Finland spent a little over a hundred years as a grand duchy of Russia. Prior to that, they were ruled by Sweden for 650 years, roughly. I think Sweden had far much more cultural influence on Finland than Russia did. And it was during the grand duchy years that the Finnish independance movement really began to take on some heat. Finland hated being under the Russian yolk...I highly doubt they were much influenced by a culture they hated and wanted to be seperate from.

I do not see much Russian political influence after Finnish independance in 1917. There was a civil war in Finland between the whites (Finns wanting democracy and independance) and the Reds (Finnish Soviet sympathizers.) The Whites won, as the majority of Finns certainly wanted nothing to do with Russian/Soviet political ideology.

During WWII, the USSR invaded Finland and took a good portion of Finnish territory for its own, including Karelia, which is the headquarters of much of what can be considered pure Finnish culture. The Finns fought very hard against the Soviets to keep them out of the rest of the country.

Directly after the Second World War, Finland was ravaged and its economy was much like a third world country. But they worked on growing their economy, to levels of some success. In the 1960s and 1970, Finland began looking to Sweden as a model of a socialist-style government. This carried on, more or less, until the EU days of the 1990s.

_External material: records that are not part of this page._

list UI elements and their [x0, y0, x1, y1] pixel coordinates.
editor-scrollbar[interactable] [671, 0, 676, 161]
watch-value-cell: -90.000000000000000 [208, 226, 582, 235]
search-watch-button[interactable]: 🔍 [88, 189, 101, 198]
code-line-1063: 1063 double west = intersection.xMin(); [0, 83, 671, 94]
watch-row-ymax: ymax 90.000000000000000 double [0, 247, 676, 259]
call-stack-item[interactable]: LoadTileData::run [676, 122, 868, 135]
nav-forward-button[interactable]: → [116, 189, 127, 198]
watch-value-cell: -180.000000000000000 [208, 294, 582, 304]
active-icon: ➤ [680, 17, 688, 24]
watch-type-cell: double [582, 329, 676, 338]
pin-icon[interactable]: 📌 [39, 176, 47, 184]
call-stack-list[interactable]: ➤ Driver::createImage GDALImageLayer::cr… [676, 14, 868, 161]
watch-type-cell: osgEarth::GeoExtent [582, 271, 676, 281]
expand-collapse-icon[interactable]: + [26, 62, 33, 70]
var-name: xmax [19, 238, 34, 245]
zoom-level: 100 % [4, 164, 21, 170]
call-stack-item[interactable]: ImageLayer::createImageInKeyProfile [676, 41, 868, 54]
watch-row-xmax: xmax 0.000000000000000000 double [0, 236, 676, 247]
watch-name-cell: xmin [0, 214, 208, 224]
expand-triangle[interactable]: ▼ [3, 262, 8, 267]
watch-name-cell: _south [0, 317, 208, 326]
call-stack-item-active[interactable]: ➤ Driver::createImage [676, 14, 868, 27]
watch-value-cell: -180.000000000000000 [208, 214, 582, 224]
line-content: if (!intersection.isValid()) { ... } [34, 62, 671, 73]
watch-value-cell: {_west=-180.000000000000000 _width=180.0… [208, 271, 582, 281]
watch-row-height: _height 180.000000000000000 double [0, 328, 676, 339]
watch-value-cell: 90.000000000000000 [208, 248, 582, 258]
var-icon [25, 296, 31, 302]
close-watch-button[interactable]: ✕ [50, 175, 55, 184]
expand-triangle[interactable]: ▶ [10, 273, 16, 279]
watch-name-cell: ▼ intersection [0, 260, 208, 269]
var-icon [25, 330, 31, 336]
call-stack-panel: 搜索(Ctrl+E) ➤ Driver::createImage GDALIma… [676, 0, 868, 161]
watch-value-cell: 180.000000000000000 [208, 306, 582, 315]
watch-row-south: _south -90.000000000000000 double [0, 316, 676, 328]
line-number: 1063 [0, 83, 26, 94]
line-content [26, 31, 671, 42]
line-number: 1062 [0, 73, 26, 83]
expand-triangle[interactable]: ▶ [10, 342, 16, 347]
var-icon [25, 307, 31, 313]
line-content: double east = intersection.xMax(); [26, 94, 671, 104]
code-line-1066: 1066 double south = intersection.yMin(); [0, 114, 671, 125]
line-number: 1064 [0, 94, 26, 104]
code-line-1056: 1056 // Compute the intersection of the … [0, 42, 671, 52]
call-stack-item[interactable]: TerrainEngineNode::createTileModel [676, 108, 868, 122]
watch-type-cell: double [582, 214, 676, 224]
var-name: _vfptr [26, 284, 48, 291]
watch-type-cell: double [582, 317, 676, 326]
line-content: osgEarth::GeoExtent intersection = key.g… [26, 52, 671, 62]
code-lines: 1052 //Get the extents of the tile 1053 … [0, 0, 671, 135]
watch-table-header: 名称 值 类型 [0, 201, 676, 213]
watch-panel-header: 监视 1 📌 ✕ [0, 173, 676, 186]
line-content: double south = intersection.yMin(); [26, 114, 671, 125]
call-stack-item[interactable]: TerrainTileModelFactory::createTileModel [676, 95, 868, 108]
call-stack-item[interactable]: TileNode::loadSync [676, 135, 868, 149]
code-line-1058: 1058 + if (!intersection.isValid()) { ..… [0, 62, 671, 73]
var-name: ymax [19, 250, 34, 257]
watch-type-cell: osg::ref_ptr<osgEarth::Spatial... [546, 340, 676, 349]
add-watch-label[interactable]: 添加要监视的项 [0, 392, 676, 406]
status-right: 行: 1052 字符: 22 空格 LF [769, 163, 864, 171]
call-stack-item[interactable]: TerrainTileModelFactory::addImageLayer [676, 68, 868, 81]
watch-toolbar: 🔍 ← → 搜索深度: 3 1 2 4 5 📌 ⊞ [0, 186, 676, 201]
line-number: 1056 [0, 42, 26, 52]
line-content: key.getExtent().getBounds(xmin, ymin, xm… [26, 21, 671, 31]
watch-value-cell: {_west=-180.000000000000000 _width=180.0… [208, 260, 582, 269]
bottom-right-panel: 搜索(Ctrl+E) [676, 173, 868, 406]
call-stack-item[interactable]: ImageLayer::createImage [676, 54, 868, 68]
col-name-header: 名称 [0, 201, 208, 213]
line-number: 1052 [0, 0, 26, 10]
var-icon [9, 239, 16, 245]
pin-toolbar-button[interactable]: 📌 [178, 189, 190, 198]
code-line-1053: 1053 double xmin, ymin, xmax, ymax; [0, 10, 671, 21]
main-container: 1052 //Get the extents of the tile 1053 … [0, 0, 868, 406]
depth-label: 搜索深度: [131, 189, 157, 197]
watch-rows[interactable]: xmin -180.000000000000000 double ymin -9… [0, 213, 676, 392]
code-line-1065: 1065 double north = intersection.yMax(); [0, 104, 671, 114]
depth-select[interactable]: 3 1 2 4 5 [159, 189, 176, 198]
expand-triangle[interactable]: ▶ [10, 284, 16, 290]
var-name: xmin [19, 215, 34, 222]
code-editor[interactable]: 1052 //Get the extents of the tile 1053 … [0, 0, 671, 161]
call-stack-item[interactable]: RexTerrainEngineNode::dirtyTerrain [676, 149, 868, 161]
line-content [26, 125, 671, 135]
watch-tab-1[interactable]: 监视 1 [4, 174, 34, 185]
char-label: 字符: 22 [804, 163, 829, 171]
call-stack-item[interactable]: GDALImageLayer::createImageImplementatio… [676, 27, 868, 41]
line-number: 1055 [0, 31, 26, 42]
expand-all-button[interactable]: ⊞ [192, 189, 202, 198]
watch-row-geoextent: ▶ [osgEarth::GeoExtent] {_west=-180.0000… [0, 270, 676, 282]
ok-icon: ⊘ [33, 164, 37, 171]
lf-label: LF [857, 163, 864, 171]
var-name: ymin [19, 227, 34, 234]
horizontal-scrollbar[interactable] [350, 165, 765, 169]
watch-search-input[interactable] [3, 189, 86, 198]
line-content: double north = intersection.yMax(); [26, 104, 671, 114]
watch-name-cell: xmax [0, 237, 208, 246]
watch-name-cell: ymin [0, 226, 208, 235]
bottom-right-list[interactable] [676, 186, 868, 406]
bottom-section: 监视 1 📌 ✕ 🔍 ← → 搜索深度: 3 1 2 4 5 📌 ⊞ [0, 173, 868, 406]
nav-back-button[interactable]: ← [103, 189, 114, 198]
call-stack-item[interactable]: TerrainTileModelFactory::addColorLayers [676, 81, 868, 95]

Despite its "western" proclivities, Finland did keep fairly good relations with the Soviet Union not because they wanted to, but because it was one of the few countries that directly bordered the USSR that DID NOT fall under its sphere of influence. Basically, it did not want to rile the USSR to promote hostility. They had to placate their very big, very powerful neighbor who had made attmpts in the past to absorb Finland completely.

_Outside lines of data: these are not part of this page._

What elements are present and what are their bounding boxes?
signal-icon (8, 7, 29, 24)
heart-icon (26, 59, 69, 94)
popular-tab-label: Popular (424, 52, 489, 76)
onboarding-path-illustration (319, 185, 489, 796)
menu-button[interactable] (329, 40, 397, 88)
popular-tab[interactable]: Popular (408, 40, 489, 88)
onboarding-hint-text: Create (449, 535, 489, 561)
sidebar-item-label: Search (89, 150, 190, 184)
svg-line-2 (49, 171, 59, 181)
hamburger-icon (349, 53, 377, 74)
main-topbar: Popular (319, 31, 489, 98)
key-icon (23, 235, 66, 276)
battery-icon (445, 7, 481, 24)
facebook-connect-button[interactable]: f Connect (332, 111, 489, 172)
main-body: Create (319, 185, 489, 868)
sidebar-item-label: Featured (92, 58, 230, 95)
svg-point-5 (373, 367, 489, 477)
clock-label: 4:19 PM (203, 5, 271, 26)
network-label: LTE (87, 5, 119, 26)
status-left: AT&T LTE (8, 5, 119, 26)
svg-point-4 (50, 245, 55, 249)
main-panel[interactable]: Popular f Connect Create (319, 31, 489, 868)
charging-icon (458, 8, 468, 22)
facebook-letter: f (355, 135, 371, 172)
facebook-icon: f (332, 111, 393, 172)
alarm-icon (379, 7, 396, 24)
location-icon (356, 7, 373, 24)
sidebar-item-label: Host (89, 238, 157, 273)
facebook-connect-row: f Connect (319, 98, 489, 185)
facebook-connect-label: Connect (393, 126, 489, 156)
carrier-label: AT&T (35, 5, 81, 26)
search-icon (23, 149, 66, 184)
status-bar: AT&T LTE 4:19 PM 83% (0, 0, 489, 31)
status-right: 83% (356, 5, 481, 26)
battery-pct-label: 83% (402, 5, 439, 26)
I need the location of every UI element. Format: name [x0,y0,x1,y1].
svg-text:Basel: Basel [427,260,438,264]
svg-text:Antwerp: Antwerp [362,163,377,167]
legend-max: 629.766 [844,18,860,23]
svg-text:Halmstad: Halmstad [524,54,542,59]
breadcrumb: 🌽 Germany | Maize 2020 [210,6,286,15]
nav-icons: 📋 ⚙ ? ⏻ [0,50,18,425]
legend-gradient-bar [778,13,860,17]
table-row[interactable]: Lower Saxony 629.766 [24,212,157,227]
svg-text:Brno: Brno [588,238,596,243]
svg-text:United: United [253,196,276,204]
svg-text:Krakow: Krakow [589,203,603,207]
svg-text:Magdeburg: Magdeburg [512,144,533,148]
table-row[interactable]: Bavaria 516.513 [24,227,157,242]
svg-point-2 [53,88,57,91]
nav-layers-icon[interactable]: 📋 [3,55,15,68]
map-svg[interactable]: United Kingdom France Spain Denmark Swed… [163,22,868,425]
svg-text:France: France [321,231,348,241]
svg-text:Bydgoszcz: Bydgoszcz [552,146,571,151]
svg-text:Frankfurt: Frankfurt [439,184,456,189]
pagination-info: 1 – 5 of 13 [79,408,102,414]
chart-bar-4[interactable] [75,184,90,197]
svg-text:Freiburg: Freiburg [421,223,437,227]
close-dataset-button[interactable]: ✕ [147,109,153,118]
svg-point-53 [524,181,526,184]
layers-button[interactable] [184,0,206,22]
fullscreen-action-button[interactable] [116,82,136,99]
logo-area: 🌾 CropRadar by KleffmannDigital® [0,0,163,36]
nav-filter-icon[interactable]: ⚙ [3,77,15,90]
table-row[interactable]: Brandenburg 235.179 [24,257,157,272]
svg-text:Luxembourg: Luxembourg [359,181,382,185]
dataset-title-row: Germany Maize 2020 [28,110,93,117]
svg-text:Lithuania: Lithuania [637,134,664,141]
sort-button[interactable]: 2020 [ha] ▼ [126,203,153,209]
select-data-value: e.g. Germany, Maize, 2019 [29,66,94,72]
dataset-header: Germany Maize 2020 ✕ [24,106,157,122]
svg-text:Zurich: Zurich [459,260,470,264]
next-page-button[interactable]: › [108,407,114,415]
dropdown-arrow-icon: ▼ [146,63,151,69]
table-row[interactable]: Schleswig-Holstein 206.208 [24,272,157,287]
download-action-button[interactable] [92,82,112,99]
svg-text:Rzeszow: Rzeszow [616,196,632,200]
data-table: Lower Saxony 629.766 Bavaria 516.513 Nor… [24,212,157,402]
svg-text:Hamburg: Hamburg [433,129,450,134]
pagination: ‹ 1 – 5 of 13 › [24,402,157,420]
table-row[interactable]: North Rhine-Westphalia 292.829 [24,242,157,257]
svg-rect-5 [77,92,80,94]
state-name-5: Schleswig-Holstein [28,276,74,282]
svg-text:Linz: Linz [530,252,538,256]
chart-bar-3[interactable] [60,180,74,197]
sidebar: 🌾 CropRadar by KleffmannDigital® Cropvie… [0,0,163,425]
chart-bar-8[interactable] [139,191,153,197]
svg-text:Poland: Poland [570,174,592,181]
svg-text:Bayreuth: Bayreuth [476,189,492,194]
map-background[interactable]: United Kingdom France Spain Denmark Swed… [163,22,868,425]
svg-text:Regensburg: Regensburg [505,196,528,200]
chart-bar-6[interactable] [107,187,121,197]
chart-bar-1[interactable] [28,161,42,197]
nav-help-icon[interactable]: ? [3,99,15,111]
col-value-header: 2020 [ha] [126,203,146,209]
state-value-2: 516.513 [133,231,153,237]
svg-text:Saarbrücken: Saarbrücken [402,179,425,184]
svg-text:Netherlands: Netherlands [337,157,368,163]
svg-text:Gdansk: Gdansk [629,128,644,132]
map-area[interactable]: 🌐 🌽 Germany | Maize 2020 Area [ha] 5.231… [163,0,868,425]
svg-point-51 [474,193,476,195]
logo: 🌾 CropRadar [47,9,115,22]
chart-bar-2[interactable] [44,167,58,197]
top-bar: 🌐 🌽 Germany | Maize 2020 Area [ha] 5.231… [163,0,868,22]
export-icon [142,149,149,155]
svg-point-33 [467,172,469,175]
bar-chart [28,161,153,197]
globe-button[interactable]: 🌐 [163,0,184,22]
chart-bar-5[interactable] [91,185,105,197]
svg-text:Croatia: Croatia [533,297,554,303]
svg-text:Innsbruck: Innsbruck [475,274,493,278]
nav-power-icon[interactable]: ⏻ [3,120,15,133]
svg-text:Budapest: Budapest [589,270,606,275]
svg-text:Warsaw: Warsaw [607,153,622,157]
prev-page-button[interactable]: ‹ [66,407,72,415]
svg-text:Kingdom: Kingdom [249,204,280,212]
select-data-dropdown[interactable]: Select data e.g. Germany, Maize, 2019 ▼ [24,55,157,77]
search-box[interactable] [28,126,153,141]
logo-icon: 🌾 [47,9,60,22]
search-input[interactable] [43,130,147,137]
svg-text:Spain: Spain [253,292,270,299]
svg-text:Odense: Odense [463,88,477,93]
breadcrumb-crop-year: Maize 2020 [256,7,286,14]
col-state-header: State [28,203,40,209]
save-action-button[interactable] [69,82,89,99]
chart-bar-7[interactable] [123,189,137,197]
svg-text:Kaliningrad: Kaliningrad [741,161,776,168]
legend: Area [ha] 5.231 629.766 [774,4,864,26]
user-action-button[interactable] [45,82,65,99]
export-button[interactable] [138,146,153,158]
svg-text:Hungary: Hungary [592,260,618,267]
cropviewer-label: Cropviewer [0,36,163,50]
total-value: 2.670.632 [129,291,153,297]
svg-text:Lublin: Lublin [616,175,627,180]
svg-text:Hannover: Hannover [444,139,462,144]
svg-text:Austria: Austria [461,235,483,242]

Of course this is a very broad strokes and terribly brief explanation of the Russia/Finland situation. But the Russian "influence" in the country is superficial, and often grossly overstated.

And the above only covers political influence. Cultural differences between Finland and Russia are also very different. But that's for another converstaion.


----------



## emiellucifuge

Not to mention Finland is racially considered a Nordic country while Russians are not I believe.


----------



## Tapkaara

emiellucifuge said:


> Not to mention Finland is racially considered a Nordic country while Russians are not I believe.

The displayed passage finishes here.